START RECORD SET

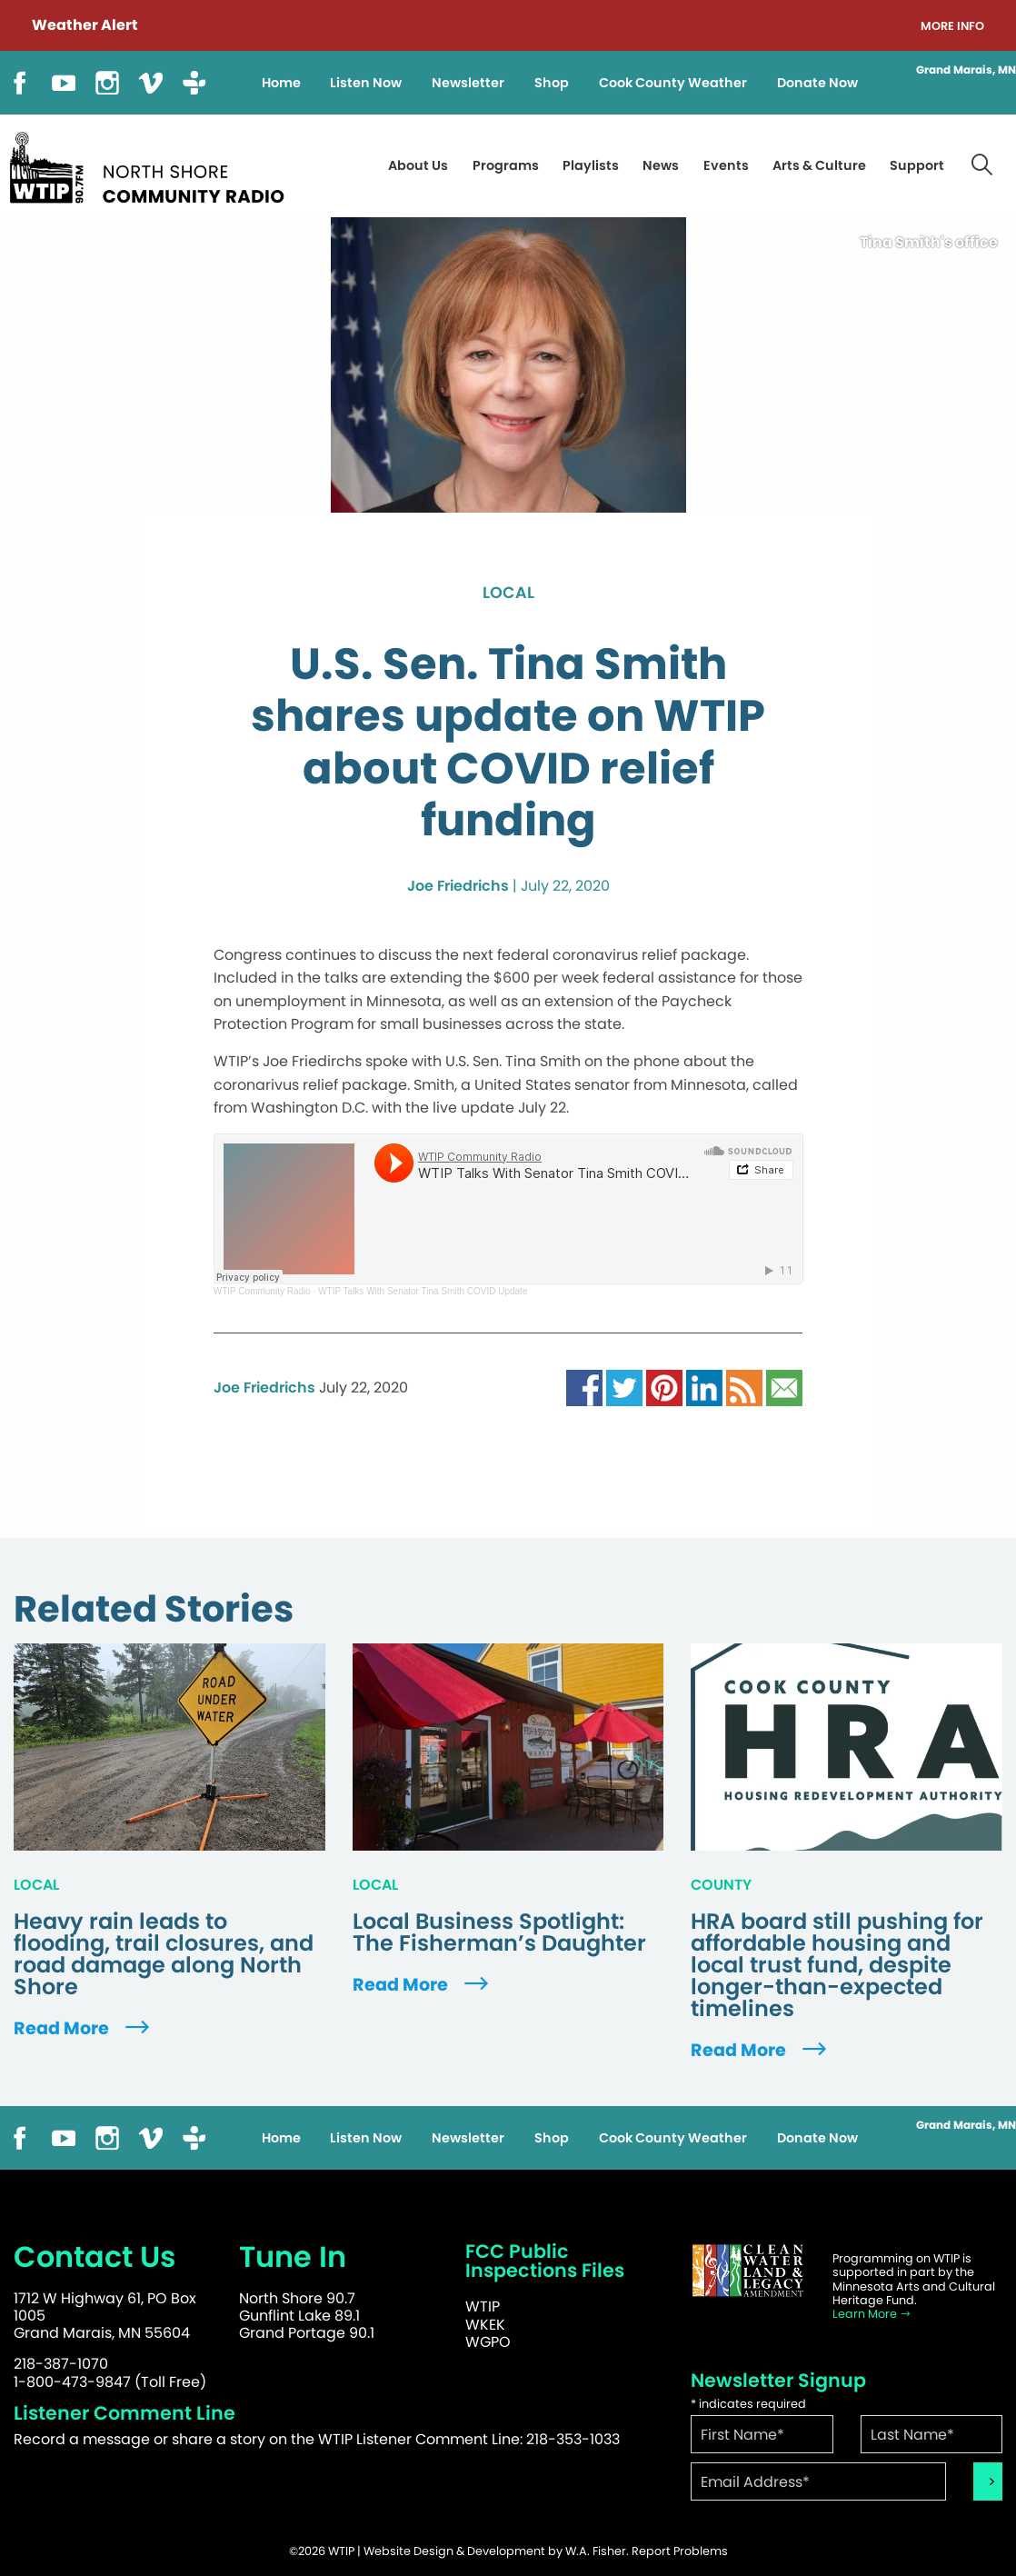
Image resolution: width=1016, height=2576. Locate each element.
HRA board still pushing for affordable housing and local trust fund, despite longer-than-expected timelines (837, 1965)
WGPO (488, 2341)
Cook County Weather (673, 83)
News (660, 165)
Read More (84, 2028)
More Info (952, 27)
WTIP (482, 2306)
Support (917, 165)
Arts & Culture (819, 165)
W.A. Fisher (595, 2551)
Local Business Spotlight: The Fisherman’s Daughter (499, 1932)
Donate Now (817, 83)
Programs (506, 165)
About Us (418, 165)
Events (726, 165)
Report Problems (680, 2551)
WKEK (485, 2324)
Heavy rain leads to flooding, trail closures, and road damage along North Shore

END RECORD SET

Go through the entries above and write them out again exactly, images left behind.

- **SOLUTION TO THIS PROBLEM**
Image resolution: width=1016, height=2576. Locate each element.
HRA board still pushing for affordable housing and local trust fund, despite longer-than-expected timelines (837, 1965)
WGPO (488, 2341)
Cook County Weather (673, 83)
News (660, 165)
Read More (84, 2028)
More Info (952, 27)
WTIP (482, 2306)
Support (917, 165)
Arts & Culture (819, 165)
W.A. Fisher (595, 2551)
Local Business Spotlight: The Fisherman’s Daughter (499, 1932)
Donate Now (817, 83)
Programs (506, 165)
About Us (418, 165)
Events (726, 165)
Report Problems (680, 2551)
WKEK (485, 2324)
Heavy rain leads to flooding, trail closures, and road damage along North Shore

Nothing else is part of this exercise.